TBILISI, DFWatch–Eight non-governmental organizations in the Georgian capital ask the EU to specify exactly how to measure the reforms the country is carrying out after signing an association agreement with the EU in 2014.

The association agreement involves bringing Georgian legislation in line with about 300 EU legal acts.

NGOs also play a role in monitoring the reform process, as participants in the EU’s Eastern Partnership Civil Society Forum, a consultation mechanism between Brussels and NGOs in post-Soviet countries in Eastern Europe.

The eight organizations want clearer criteria for measuring progress.
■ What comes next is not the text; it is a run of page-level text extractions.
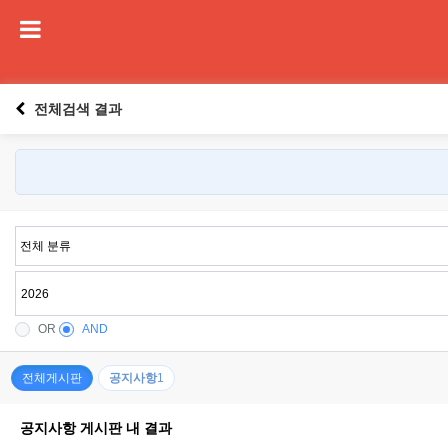
전체검색 결과
OR
AND
전체게시판
공지사항
1
공지사항 게시판 내 결과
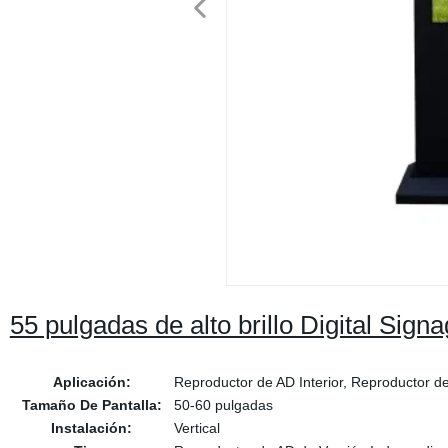
55 pulgadas de alto brillo Digital Sign
Aplicación:
Reproductor de AD Interior, Reproductor de
Tamaño De Pantalla:
50-60 pulgadas
Instalación:
Vertical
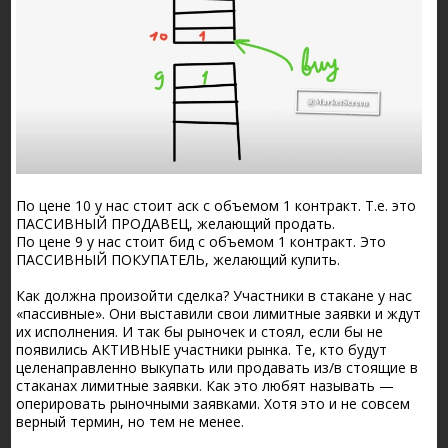
По цене 10 у нас стоит аск с объемом 1 контракт. Т.е. это
ПАССИВНЫЙ ПРОДАВЕЦ, желающий продать.
По цене 9 у нас стоит бид с объемом 1 контракт. Это
ПАССИВНЫЙ ПОКУПАТЕЛЬ, желающий купить.
Как должна произойти сделка? Участники в стакане у нас
«пассивные». Они выставили свои лимитные заявки и ждут
их исполнения. И так бы рыночек и стоял, если бы не
появились АКТИВНЫЕ участники рынка. Те, кто будут
целенаправленно выкупать или продавать из/в стоящие в
стаканах лимитные заявки. Как это любят называть —
оперировать рыночными заявками. Хотя это и не совсем
верный термин, но тем не менее.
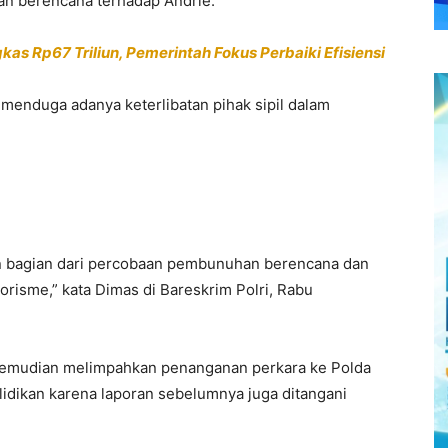
 berencana terhadap Andrie.
 Rp67 Triliun, Pemerintah Fokus Perbaiki Efisiensi
a menduga adanya keterlibatan pihak sipil dalam
 bagian dari percobaan pembunuhan berencana dan
orisme,” kata Dimas di Bareskrim Polri, Rabu
kemudian melimpahkan penanganan perkara ke
Polda
lidikan karena laporan sebelumnya juga ditangani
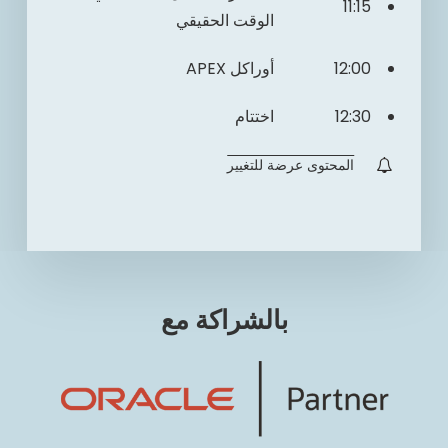
11:15
الوقت الحقيقي
12:00
أوراكل APEX
12:30
اختتام
المحتوى عرضة للتغيير
بالشراكة مع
The monitoring process of the agreement and agenda revealed that certain goals and obligations are too general, which makes the evaluation process complicated, the groups explain.

As the process of visa liberalization, which includes detailed monitoring of reforms, is coming to an end, it is necessary to create a new mechanism which can determine precisely and in detail what the future reforms will be, the letter states.

There should be negotiations between the foreign affair service of the EU, the government of Georgia and the EU delegation in Georgia about creating a detailed association agenda, and consultations should be held with civil society, politicians and other interested parties, it continues.

“We believe that a document of the association agenda, which Georgia and EU will agree on, has to be stipulated in details,” the letter addressed to EU’s foreign policy chief Federica Mogherini reads.

It is signed by Open Society Georgia Foundation, Georgian Young Lawyer’s Association, Transparency International Georgia, International Prison Reform, Article 42 of the Constitution and others.

Negotiations about the association agreement started in July, 2010, and negotiations about a free trade agreement, called DCFTA, started in December, 2011. Negotiations ended in July, 2013. The agreement was signed in Brussels on June 27, 2014, and came into force after Belgium as the last EU member country ratified it in the end of 2015.